Comparative Analysis of U.S. and Foreign Promotion and Research Programs
RCED-95-171: Published: Apr 28, 1995. Publicly Released: May 19, 1995.
- Full Report:
Pursuant to a congressional request, GAO provided information on U.S. and foreign promotion and research programs that are designed to increase domestic and foreign sales of agricultural products, focusing on: (1) how U.S. check-off programs are planned and organized; and (2) how comparable marketing organizations in Australia, Germany, New Zealand, and the United Kingdom carry out their agricultural promotion activities.

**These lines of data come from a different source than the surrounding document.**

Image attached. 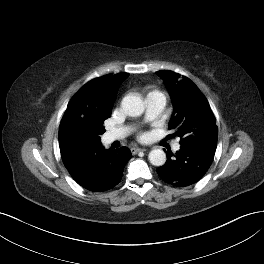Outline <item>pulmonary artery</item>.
<instances>
[{
    "label": "pulmonary artery",
    "instance_id": "obj_1",
    "mask_svg": "<svg viewBox=\"0 0 264 264\" xmlns=\"http://www.w3.org/2000/svg\"><path fill=\"white\" fill-rule=\"evenodd\" d=\"M146 120L157 118L164 110L166 105V97L163 93L154 91L146 97ZM129 132L128 127H119L108 131L105 134L107 143L123 138ZM180 148L179 143L174 144L173 149L176 151Z\"/></svg>",
    "mask_w": 264,
    "mask_h": 264
}]
</instances>
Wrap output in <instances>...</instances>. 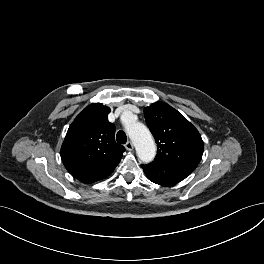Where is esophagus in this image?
I'll return each mask as SVG.
<instances>
[{
  "instance_id": "esophagus-1",
  "label": "esophagus",
  "mask_w": 264,
  "mask_h": 264,
  "mask_svg": "<svg viewBox=\"0 0 264 264\" xmlns=\"http://www.w3.org/2000/svg\"><path fill=\"white\" fill-rule=\"evenodd\" d=\"M125 147L128 151H132L134 149V146H133V143L131 141H128L126 144H125Z\"/></svg>"
}]
</instances>
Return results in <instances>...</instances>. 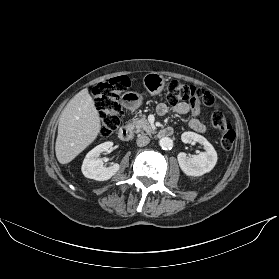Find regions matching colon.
<instances>
[{
	"label": "colon",
	"instance_id": "5ec220e1",
	"mask_svg": "<svg viewBox=\"0 0 279 279\" xmlns=\"http://www.w3.org/2000/svg\"><path fill=\"white\" fill-rule=\"evenodd\" d=\"M129 86L130 80L126 76H119L100 83L95 88V105L101 119L102 137H108L118 128L121 114L120 96ZM165 99L173 106L185 101L195 106H216V100L209 91L179 81H171L167 84ZM211 123L220 131L221 147L225 150L232 149L236 134L227 123L224 113L215 110L211 115Z\"/></svg>",
	"mask_w": 279,
	"mask_h": 279
}]
</instances>
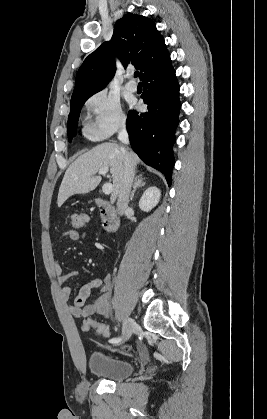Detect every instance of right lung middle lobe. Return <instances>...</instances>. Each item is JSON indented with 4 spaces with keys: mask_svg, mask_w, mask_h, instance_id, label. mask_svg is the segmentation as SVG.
Listing matches in <instances>:
<instances>
[{
    "mask_svg": "<svg viewBox=\"0 0 267 419\" xmlns=\"http://www.w3.org/2000/svg\"><path fill=\"white\" fill-rule=\"evenodd\" d=\"M89 97L90 96H85L78 99H71L70 113L68 116V128H67L69 141H71V139L77 133V124H78L79 114H80L82 106L84 105V103Z\"/></svg>",
    "mask_w": 267,
    "mask_h": 419,
    "instance_id": "dd1d6c3e",
    "label": "right lung middle lobe"
}]
</instances>
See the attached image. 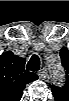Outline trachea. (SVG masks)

GAO found that: (1) the six U.S. check-off programs reviewed vary by board composition, revenues collected, assessment methods, and options for initiating, continuing, and terminating programs; (2) check-off boards differ in their emphasis on developing domestic or foreign markets, their methods for selling their products, and their reliance on research to develop new products, enhance production, and address nutritional concerns; (3) check-off boards use market research and program evaluation techniques to plan their future activities while coordinating with related groups in preparing and carrying out these plans; (4) the foreign promotion and research programs reviewed differ from the U.S. check-off programs in their organizational structure, funding mechanisms, types of activities performed, and emphasis on export activities; (5) some foreign marketing organizations have government members on their boards or guiding councils and do not require legislative action to change their assessment rates; (6) some foreign programs promote product groups rather than a single industry; (7) in general, the foreign marketing organizations do not exempt small producers from assessments and some receive significant funding from sources other than their industry assessments; (8) foreign organizations generally engage in a wider range of promotional activities, such as buying and selling products and providing training and inspection services than their U.S. counterparts and focus more on exports than domestic sales; and (9) market development programs may become more important in the future, since the new international trade regulations do not limit their use and increase competition.